**The task:** Would you please set down, word for word, the lines from the one with "Describe the element" through the final line of the data below, omitting any pictures?

**Dataset entries:**
********************
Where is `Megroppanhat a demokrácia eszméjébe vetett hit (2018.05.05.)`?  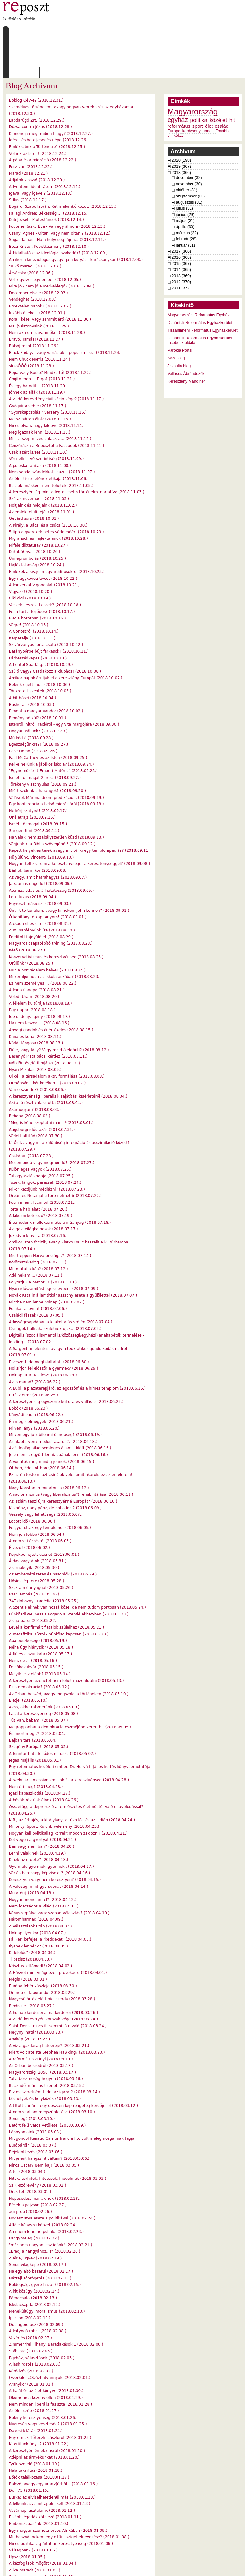 Megroppanhat a demokrácia eszméjébe vetett hit (2018.05.05.) is located at coordinates (70, 1686).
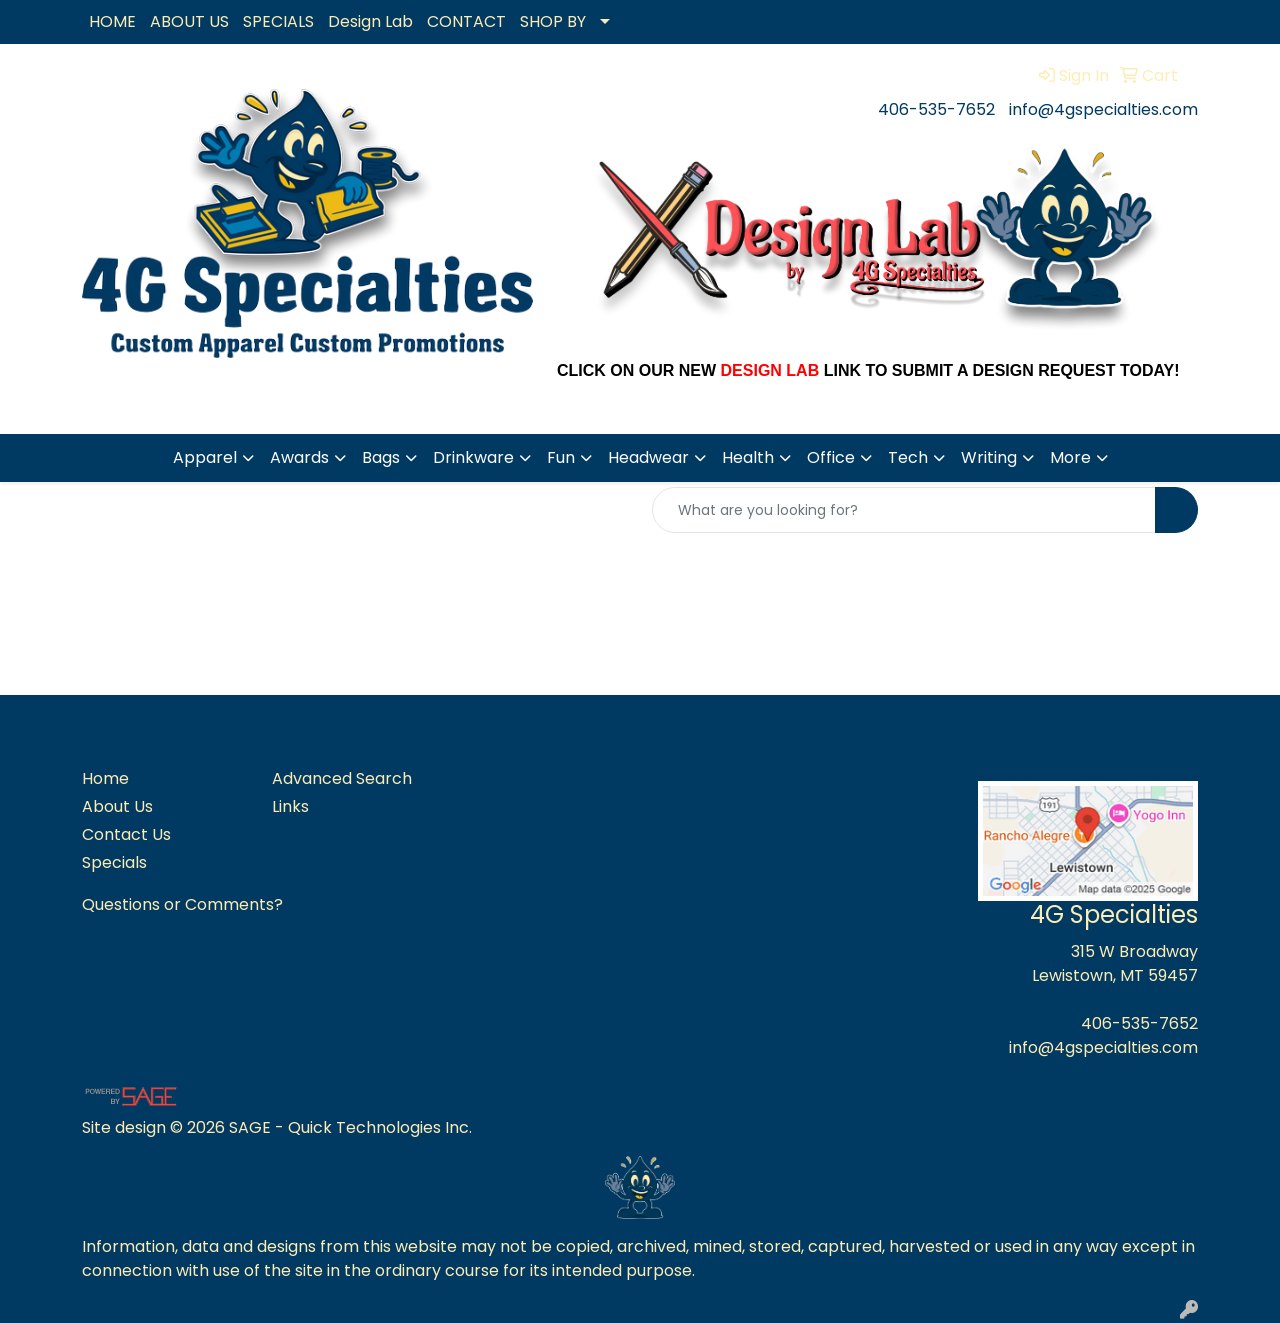  What do you see at coordinates (553, 21) in the screenshot?
I see `SHOP BY` at bounding box center [553, 21].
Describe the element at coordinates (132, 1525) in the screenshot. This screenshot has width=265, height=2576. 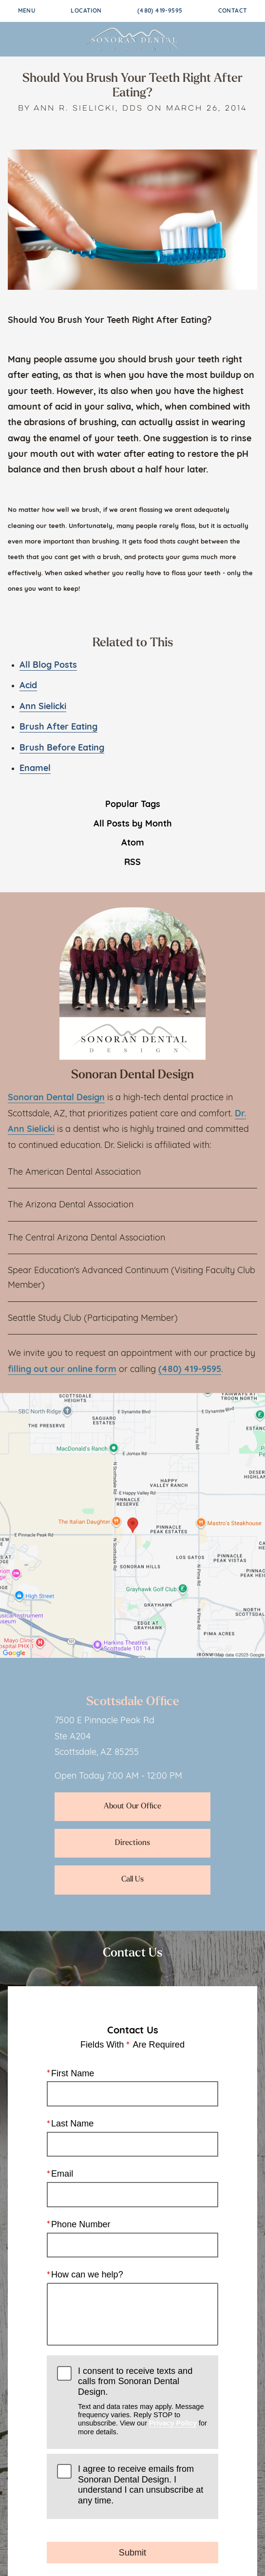
I see `[Locations Map]` at that location.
********************
**Task answer:**
Describe the element at coordinates (132, 1525) in the screenshot. This screenshot has width=265, height=2576. 
I see `[Locations Map]` at that location.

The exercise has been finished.